This open-and-shut case may leave a bad taste

John O'Connor
John O'Connor

Napa Valley has given the world many memorable grapes. Lately, it's been the source of a fairly notable gripe.

As we recently reported, a former nursing director sued Napa's Piner's Nursing Home. Her allegation is that efforts to have an alleged sex offender removed from the payroll fueled her own termination.

Michele Scaduto received a tip that a coworker was a convicted felon and registered sex offender, according to court records. The suit also claimed that the unnamed convict just happened to be a cousin to the facility's president.

After bringing the matter to the president's attention, Scaduto claims she was fired without explanation.

At first blush, four immediate questions come to mind. Question one: Is this one of those farcical stories pulled from The Onion? The short answer is no. The lawsuit really was filed.

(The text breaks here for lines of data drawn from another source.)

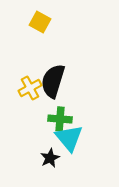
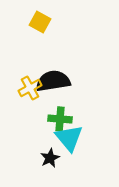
black semicircle: rotated 64 degrees clockwise
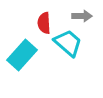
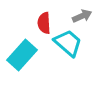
gray arrow: rotated 24 degrees counterclockwise
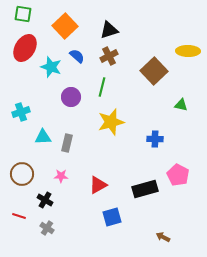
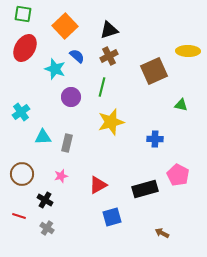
cyan star: moved 4 px right, 2 px down
brown square: rotated 20 degrees clockwise
cyan cross: rotated 18 degrees counterclockwise
pink star: rotated 16 degrees counterclockwise
brown arrow: moved 1 px left, 4 px up
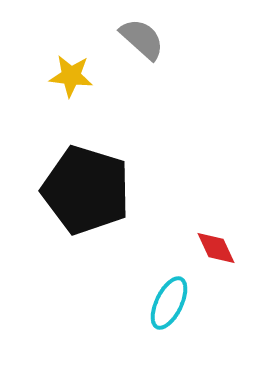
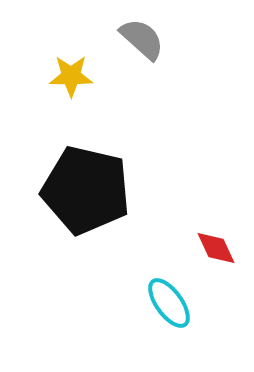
yellow star: rotated 6 degrees counterclockwise
black pentagon: rotated 4 degrees counterclockwise
cyan ellipse: rotated 62 degrees counterclockwise
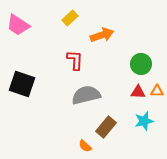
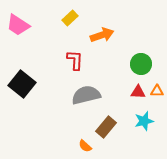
black square: rotated 20 degrees clockwise
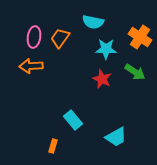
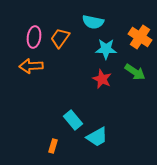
cyan trapezoid: moved 19 px left
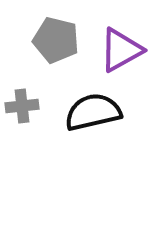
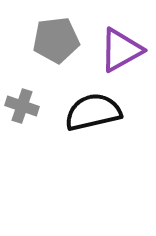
gray pentagon: rotated 21 degrees counterclockwise
gray cross: rotated 24 degrees clockwise
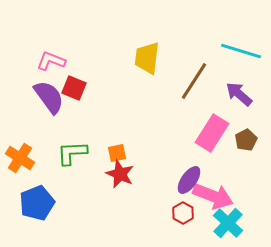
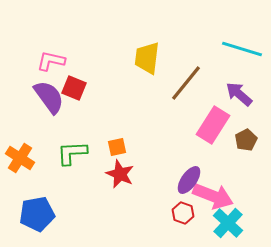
cyan line: moved 1 px right, 2 px up
pink L-shape: rotated 8 degrees counterclockwise
brown line: moved 8 px left, 2 px down; rotated 6 degrees clockwise
pink rectangle: moved 1 px right, 8 px up
orange square: moved 6 px up
blue pentagon: moved 11 px down; rotated 12 degrees clockwise
red hexagon: rotated 10 degrees counterclockwise
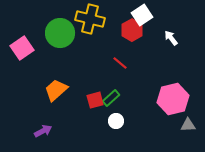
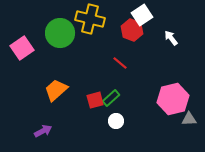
red hexagon: rotated 10 degrees counterclockwise
gray triangle: moved 1 px right, 6 px up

The second question is how does a nursing home defend itself against such a strange allegation? So far, attorneys for the facility are not willing to share those details with journalists. But in court papers, they argued Scaduto's claim “lacks information and belief sufficient to answer the allegations.”

The third question: Considering how easy it will be to determine whether the claim contains the information and belief sufficient to answer the allegations, how soon should the facility settle? I'm not an attorney and don't play one on TV. But in light of the circumstances, I think this is one of those times when it might be a good idea to break out the old checkbook post haste.

Which brings us to question number four: Doesn't state law prevent the hiring of sex offenders? Seems like a legitimate thing to ask. But as far as I can tell, the answer is apparently no. (If there is a specific California statute that says so, please illuminate me, as I could not find one.)

What we do know is that the federal government prohibits elder care facilities from hiring direct patient access employees that have been found guilty of violence against or neglect of a patient.

There's no doubt that sex crimes are a very serious offense. Or that sex offenders have become, for the most part, modern-day pariahs. Among the consequences convicted sex offenders face:

  • Limits on where they can live, work or travel in their city or neighborhoods.
  • Required registration as a sex offender.
  • Activities may be monitored by law enforcement.
  • Restricted access to websites and social media.
  • No participation in activities that involve children, even if it's related to religion.
Those restrictions are in addition to time served. They are fairly severe, but it's not too hard to understand why.

What I do find a bit troubling though, are some of the offenses that can land a person on a sex-offense registry. Chief among them are peeing in a public place. Yes, public urination can get you charged under “indecent exposure” statutes, which also cover mischievous pranks, such as “streaking” and “mooning.”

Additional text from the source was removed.